*Rangel Alves da Costa
Não sei se esta cartinha jamais será lida por
ela, pela menina que abriu a porta e saiu. Mas que bom se alguma ventania
fizesse chegar perante suas mãos e seu olhar estas sinceras e palavras.
Confesso que pouco tenho a dizer à menina que
abriu a porta e saiu. Também confesso que não sei e até agora não entendi o
porquê de ela haver agido assim, de ter aberto a porta e tomado um caminho.
Sei que a menina já ouviu muito sobre os
perigos da estrada. Desde as vovós de antigamente, muito já se disse sobre os
lobos maus, sobre os labirintos perigosos, sobre as perigosas surpresas
existentes em cada curva.
Eu mesmo já pedi e insisti perante a menina
que não cometesse a loucura de simplesmente abrir a porta e partir. Deitei sua
cabeça no meu colo, afaguei seus cabelos, e baixinho lhe disse que o
desconhecido lá fora não resolveria problema de ninguém.

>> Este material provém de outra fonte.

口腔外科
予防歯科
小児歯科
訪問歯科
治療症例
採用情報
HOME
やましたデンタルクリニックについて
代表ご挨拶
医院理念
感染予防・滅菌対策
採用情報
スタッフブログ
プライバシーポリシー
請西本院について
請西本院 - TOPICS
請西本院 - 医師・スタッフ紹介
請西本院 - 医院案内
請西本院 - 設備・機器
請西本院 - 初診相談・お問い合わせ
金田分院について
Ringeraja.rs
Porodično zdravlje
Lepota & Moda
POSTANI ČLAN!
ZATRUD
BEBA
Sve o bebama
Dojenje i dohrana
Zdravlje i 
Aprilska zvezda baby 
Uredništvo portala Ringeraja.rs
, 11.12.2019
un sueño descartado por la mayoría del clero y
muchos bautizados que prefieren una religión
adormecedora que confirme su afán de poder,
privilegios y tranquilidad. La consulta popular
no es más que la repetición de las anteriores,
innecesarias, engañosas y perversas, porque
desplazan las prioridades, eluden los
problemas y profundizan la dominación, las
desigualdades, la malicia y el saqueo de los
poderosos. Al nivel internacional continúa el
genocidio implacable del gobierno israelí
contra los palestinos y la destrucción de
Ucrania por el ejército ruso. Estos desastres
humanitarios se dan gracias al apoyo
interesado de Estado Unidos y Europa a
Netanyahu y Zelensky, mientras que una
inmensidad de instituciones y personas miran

E também lhe disse que nada melhor que a
palavra para se chegar ao entendimento. Se estava com problemas, se não estava
gostando de ficar, se não se sentia mais feliz ao meu lado, então que não
escondesse nada.
Mas a menina ouvia e ouvia. E eu repetia e
repetia, pedia e pedia. A sua mudez me perturbava. Uma pedra diante de mim. Por
vezes, até que dizia entender cada palavra dita. De vez em quando acenava em
aceitação. Mas depois tudo simplesmente era esquecido.
Nem nos dias anteriores nem naquele dia lhe
dei qualquer motivo para que abrisse a porta e partisse. Aliás, não recordo um
só motivo para que repentinamente abrisse a porta. Não há sol novo em nenhum
lugar, a lua é a mesma aqui e acolá. Nada adiantou.

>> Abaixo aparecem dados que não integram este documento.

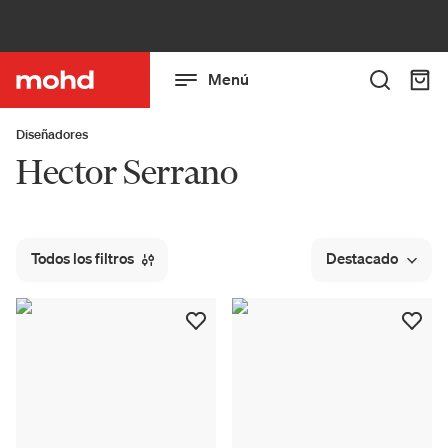
Menú
Diseñadores
Hector Serrano
Todos los filtros
Destacado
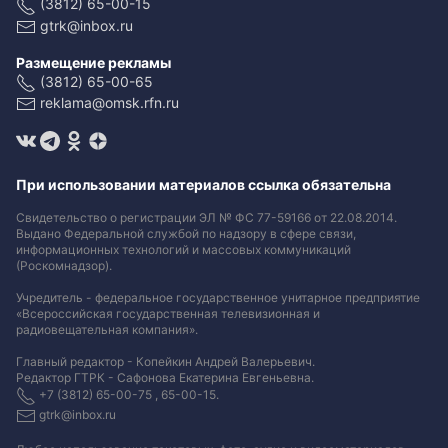
(3812) 65-00-15
gtrk@inbox.ru
Размещение рекламы
(3812) 65-00-65
reklama@omsk.rfn.ru
При использовании материалов ссылка обязательна
Свидетельство о регистрации ЭЛ № ФС 77-59166 от 22.08.2014.
Выдано Федеральной службой по надзору в сфере связи,
информационных технологий и массовых коммуникаций
(Роскомнадзор).
Учредитель - федеральное государственное унитарное предприятие
«Всероссийская государственная телевизионная и
радиовещательная компания».
Главный редактор - Копейкин Андрей Валерьевич.
Редактор ГТРК - Сафонова Екатерина Евгеньевна.
+7 (3812) 65-00-75 , 65-00-15.
gtrk@inbox.ru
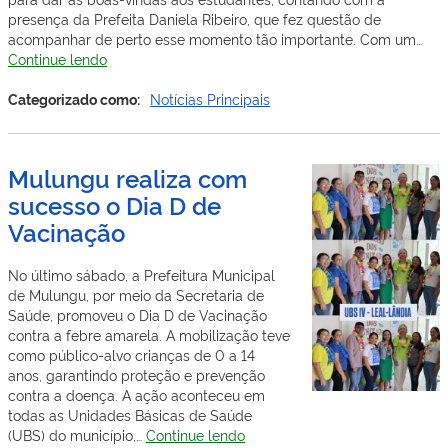
presença da Prefeita Daniela Ribeiro, que fez questão de
acompanhar de perto esse momento tão importante. Com um…
Prefeitura
Continue lendo
Municipal
de
Categorizado como:
Notícias Principais
Mulungu
celebra
o
Mulungu realiza com
primeiro
sucesso o Dia D de
dia
de
Vacinação
aula
de
No último sábado, a Prefeitura Municipal
2025
de Mulungu, por meio da Secretaria de
com
Saúde, promoveu o Dia D de Vacinação
muita
contra a febre amarela. A mobilização teve
alegria
como público-alvo crianças de 0 a 14
e
anos, garantindo proteção e prevenção
diversão
contra a doença. A ação aconteceu em
todas as Unidades Básicas de Saúde
Mulungu
(UBS) do município,…
Continue lendo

O que mais me espanta é por não se tratar de
uma adolescente rebelde, de uma menininha emburrada, de uma jovem aventureira,
mas de alguém que ao meu lado estava com a intenção maior de construir o mundo.
Menininha minha, minha promessa de amor e de viver.
Coloquei flor nos seus cabelos, fiz cafuné
deitado na rede, convidei a passear. Talvez o frescor de lá fora nos fizesse
bem aos sentimentos. E quem sabe de mãos dadas ela reaprendesse a não querer
desapartar. Não quis. Mas disse que ia abraçar a brisa. Abriu a porta e não
voltou.
Eu sabia que assim aconteceria. Bastava
apenas o instante chegar. E eu não podia fazer absolutamente nada para impedir.
Ora, era desejo dela. E somente ela pode dar o norte que quiser à sua
liberdade. E, sem olhar pra trás, foi se distanciando, sumindo, sumindo...
Sozinho fiquei. Sozinho fiquei, mas sem
lágrima, sem mágoa, sem dor ou angústia. Absolutamente nada podia fazer ante aquela
decisão. Fiquei apenas tentar juntar os velhos farrapos de minha solidão. E
entre velharias encontrei o papel onde escrevi esse cartinha:
“Se na distância e em meio aos caminhos, a
felicidade possa encontrar, então feliz eu também estarei. Que seja seguro o
caminho, que seja fresca a água que vai beber, que seja bom o alimento que
possa encontrar. O que de ti restou em mim ainda está dentro de mim.
Falta-me café na xícara e é como eu ouvisse
sua voz me perguntando se queria um pouco mais. A cama está desarrumada, a rede
balança sozinha. Não tenho vontade de deitar. A porta continua aberta e através
dela me chega uma canção de saudade. A ventania traz uma folha morta como se
fosse um lenço de enxugar o mar.
Mas não preciso. Não estou chorando. Jamais
chorarei. O pranto se derrama apenas em tristeza, em saudade, em retratos que
não saem do meu olhar. Logo virá a noite, logo virá outro dia. Mas não sei como
a vida vai continuar.
Falta-me o café na xícara. Já não quero mais
escrever. Meu coração, como está meu coração, eu não sei. O silêncio entorpece
tudo. Talvez a lua não venha essa noite. Talvez a lua não venha nunca mais”.